Hague warns of travel bans
The Foreign Secretary William Hague says the government won't hesitate to use its powers to extend London 2012 travel bans to individuals and officials with connections to undesirable regimes.
While refusing to comment on specific cases, Hague made it clear in his first interview on the subject that Olympic officials like General Mowaffak Joumaa of Syria and Sheikh Nasser bin Hamad Al Khalifa of Bahrain would be closely assessed before being granted entry to Britain to attend the Games this summer.
"The power exists to stop people coming to Britain if we think it's not conducive to the public good," he told me. "We won't hesitate to use that power."
General Joumaa, the president of the Syrian Olympic Committee, is reported to have close links to President Assad whose regime has been described by Hague as "criminal" for its brutal crackdown on government opponents.
Sheikh Nasser Bin Hamad al Khalifa, pictured at a golf tournament in his home country last month, could be banned from attending the Olympics. Photo: Getty
Unlike President Assad he is not on the European Union or United Nations travel ban. He has openly denied there has been any violence in Syria despite a United Nations report which stated 9,000 people have been killed in the ongoing disturbances.
As head of the country's Olympic committee he would expect to be invited as part of the country's delegation although the International Olympic Committee says that while they allocate the invitations it is up to each country to nominate the individuals who actually go.
There are also concerns about the attendance of the head of the Bahrain Olympic Committee, Sheikh Nasser bin Hamad Al Khalifa who has warned anti government campaigners in the Gulf state that they will face severe retribution. "May a wall fall on their heads," he was recently quoted as saying. "Even if they are an athlete."
Again unlike other more prominent international political figures like Zimbabwe's Robert Mugabe, Sheikh Khalifa is not on an EU or UN banned list, so the responsibility will fall to a committee made up of officials and ministers from the Foreign Office, Home Office and the Department for Culture, Media and Sport to assess the risk and rule on
whether to issue a special travel ban.
It will require sensitive handling as the IOC doesn't welcome interference from politicians when it comes to inviting people who are part of the so-called Olympic family.
But the situation does highlight how international sport is entwined with international politics.
As sport is increasingly driven by the allure of new markets and commercial opportunities so the clashes between the two worlds seem to have increased.

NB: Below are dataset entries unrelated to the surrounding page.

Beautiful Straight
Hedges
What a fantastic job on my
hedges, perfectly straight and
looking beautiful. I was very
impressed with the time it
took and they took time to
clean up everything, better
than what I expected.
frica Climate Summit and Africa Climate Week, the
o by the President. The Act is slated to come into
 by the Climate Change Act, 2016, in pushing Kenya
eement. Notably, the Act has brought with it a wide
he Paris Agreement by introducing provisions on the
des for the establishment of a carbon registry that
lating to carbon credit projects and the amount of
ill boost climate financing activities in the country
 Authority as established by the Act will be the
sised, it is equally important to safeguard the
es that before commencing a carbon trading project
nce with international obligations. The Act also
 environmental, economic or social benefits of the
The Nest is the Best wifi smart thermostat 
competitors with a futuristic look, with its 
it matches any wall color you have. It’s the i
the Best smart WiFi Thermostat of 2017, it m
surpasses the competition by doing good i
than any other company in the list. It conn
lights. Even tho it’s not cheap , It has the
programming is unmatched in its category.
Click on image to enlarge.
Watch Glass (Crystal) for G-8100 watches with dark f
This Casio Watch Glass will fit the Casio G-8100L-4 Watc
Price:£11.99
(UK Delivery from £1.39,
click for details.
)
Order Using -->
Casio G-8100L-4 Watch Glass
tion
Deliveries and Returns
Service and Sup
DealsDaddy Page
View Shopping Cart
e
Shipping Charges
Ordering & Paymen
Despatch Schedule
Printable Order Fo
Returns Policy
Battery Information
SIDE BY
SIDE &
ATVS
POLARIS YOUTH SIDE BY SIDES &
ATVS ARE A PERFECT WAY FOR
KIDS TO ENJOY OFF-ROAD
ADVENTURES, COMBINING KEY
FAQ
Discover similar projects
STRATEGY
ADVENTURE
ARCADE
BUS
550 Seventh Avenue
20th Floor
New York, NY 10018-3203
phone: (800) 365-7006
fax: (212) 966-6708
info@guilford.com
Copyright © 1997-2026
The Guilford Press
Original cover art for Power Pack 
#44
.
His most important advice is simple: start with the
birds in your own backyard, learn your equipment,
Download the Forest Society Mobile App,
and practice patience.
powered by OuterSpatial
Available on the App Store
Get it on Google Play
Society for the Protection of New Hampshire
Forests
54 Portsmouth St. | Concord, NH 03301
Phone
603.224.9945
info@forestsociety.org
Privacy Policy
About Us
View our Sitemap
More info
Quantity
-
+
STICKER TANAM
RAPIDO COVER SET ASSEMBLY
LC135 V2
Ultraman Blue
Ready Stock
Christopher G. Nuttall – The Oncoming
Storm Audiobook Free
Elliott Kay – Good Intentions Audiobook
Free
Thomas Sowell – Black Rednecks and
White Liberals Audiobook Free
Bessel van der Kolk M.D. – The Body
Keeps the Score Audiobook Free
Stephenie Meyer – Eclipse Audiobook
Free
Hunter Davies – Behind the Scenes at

The growing crisis in Ukraine is a timely example. British ministers are considering whether to join the calls for a boycott of Euro 2012 over the Ukrainian government's treatment of former Prime Minister and opposition leader Yulia Timoshenko. She claims she has been beaten while in jail awaiting trial on charges she says are politically
Despite basing themselves in Poland England play all their group games in Ukraine during next month's tournament. A spokesman for the FA said it was a matter for the Government and that they had no plans to get involved in international politics.
Last month we had Formula One's controversial decision to go ahead with the Bahrain Grand Prix despite calls from anti government protesters to cancel the race for the second year running.
Although there was clear unease among the competing teams, ultimately
the sport put commercial interests first and insisted that unless there was a clear threat to the security of the event then it would go ahead.
In his interview with the BBC, Hague told me that ideally sport should be kept free of politics and that it so often provided an opportunity for the world to come together. But he added pointedly that sport needed to sensitive to the situations it often finds itself in.
And that's the big danger for sport. It can often seem disconnected from the real world, determined to plough on with events even though they can sometimes be used by regimes to lend them credibility on the international stage.
Take the Beijing Olympics. Has there ever been a better illustration of how mega sporting events and their vast global TV audiences can be used to send a message to the world?
The idea that sport can exist in a bubble free of political influence died years ago.
No one seriously thinks boycotts should become commonplace or that athletes should start using press conferences to espouse political views
But given the influence and commercial power sport now wields, perhaps sports needs to drive a harder bargain with undesirable regimes in return.